Je suis aujourd’hui en retraite, mais dans ma carrière j’ai eu à diriger un centre de gestion dans l’Aube et je me suis rendu compte que les comptables ne connaissaient pas le calendrier des travaux agricoles. J’avais alors bricolé un calendrier qu’ils gardaient tous sur leur bureau. Je me suis dit qu’il fallait que je fasse la même chose pour le grand public.
 

Vous dédramatisez l’acte de protéger les cultures en comparant notamment avec les quantités mises par les jardiniers, des arguments qui devraient être plus relayés selon vous ?

C’est essentiel pour se comprendre.
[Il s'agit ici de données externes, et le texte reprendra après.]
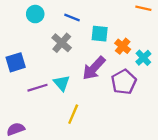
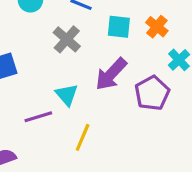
orange cross: (123, 46) -> (157, 27), moved
purple line: (38, 88) -> (38, 117), moved

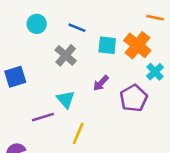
orange cross: (157, 27) -> (137, 45), size x1.5
purple arrow: (111, 74) -> (101, 83), size x0.6

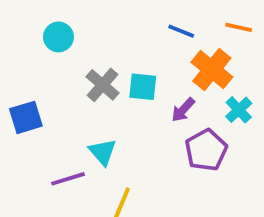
blue line: (77, 28) -> (181, 31), moved
cyan square: (107, 45) -> (143, 87), moved
purple arrow: (101, 83) -> (183, 110), moved

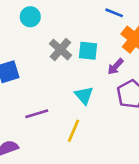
cyan triangle: (103, 152) -> (84, 95), moved

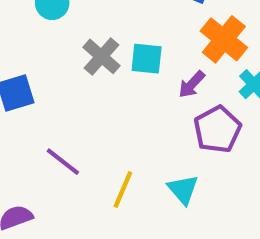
cyan triangle: (84, 95) -> (183, 190), moved
purple line: (37, 114) -> (63, 162), turned 55

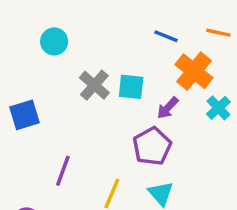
purple pentagon: (217, 129) -> (152, 146), moved
purple line: (63, 162) -> (63, 171), turned 72

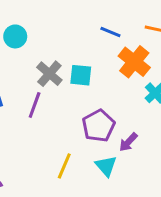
purple arrow: (168, 108) -> (128, 142), moved
purple line: (63, 171) -> (35, 105), moved

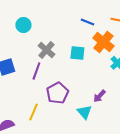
cyan square: (81, 75) -> (77, 53), moved
purple pentagon: (99, 126) -> (57, 93), moved
yellow line: (64, 166) -> (33, 112), moved

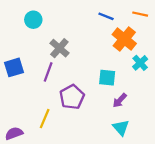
cyan square: (77, 53) -> (107, 78), moved
cyan triangle: (84, 112) -> (121, 128), moved

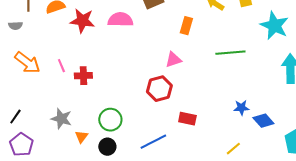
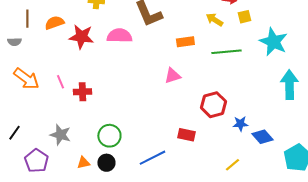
orange rectangle: (186, 26) -> (185, 42), turned 66
green line: (230, 53) -> (226, 52), moved
red hexagon: (159, 89) -> (213, 105), moved
orange triangle: (81, 137) -> (83, 163), moved, turned 40
purple pentagon: (21, 145) -> (36, 161), moved

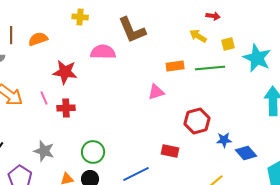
yellow square: (244, 17) -> (228, 44), moved
red star: (81, 37) -> (65, 72), moved
orange rectangle: (185, 42) -> (175, 66), moved

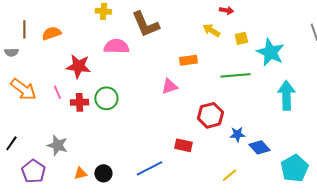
yellow cross: (80, 17) -> (103, 11), moved
green line: (210, 68) -> (235, 75), moved
green circle: (93, 152) -> (106, 98), moved

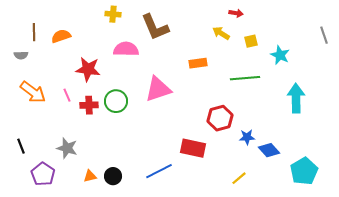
cyan star: (270, 52) -> (280, 55), size x0.7
pink triangle: (169, 86) -> (158, 89), moved, size x1.6
black line: (11, 143) -> (21, 146), turned -56
red rectangle: (183, 145) -> (193, 148), size x1.4

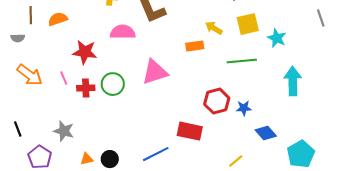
yellow arrow: (221, 33) -> (214, 28), moved
yellow square: (251, 41) -> (248, 24), size x1.6
blue star: (247, 137) -> (244, 108), moved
Quand vous avez un potager et que vous subissez une attaque de pucerons ou de mildiou, vous comprenez mieux la réaction des agriculteurs, vous avez d’ailleurs souvent la main plus lourde. Ce qui ne veut pas dire que l’agriculteur doit se sentir exonéré de mieux faire. J’ai été personnellement un peu choqué lors de la sortie du premier plan Ecophyto que la profession ait fait rajouter l’expression « si possible » à l’objectif de réduction de moitié des pesticides

Quand vous avez un potager et que vous subissez une attaque de pucerons ou de mildiou, vous comprenez mieux la réaction des agriculteurs

La profession doit aussi se fixer des objectifs et s’y tenir. De même pour les néonicotinoïdes, comment se satisfaire d’une rallonge de deux ans (finalement raccourcie) ? Mais attention ma critique n’est pas vis-à-vis de l’agriculteur mais des moyens qui lui sont donnés. Il faut mettre plus de moyens sur la recherche et le développement d’alternatives.
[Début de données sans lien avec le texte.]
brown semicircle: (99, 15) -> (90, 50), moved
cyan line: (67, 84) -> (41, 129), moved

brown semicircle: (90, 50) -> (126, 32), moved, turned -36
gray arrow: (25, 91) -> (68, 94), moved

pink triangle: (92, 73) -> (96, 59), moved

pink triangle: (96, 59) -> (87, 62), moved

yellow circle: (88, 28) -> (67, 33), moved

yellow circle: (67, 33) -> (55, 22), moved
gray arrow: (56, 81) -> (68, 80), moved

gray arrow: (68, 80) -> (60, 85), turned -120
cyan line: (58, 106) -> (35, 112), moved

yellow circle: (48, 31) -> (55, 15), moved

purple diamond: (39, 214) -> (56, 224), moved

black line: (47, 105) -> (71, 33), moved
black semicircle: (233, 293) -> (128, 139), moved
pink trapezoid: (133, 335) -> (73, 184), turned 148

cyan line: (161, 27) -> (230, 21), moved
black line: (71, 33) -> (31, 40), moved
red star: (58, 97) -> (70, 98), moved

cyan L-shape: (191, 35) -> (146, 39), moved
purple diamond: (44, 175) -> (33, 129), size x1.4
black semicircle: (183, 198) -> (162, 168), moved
A la fin de l’ouvrage vous donnez une belle définition de l’agriculteur et soulignez son rôle multifonctionnel, un rôle pas assez reconnu, selon vous ?

Ce n’est effectivement pas assez connu. S’il y a de plus en plus de personnes qui s’intéressent aux visites à la ferme, cela reste une minorité d’agriculteurs et de publics concernés. Quand vous êtes dans le métier vous avez l’impression que tout ça est connu, mais pas du tout ! Il y a aussi beaucoup de méconnaissances sur le bio.
 

Vous dites que certains services rendus à la société doivent être rémunérés, il s’agit d’une proposition ressortie de la consultation pour la prochaine LOA, en quoi est-ce important selon vous ?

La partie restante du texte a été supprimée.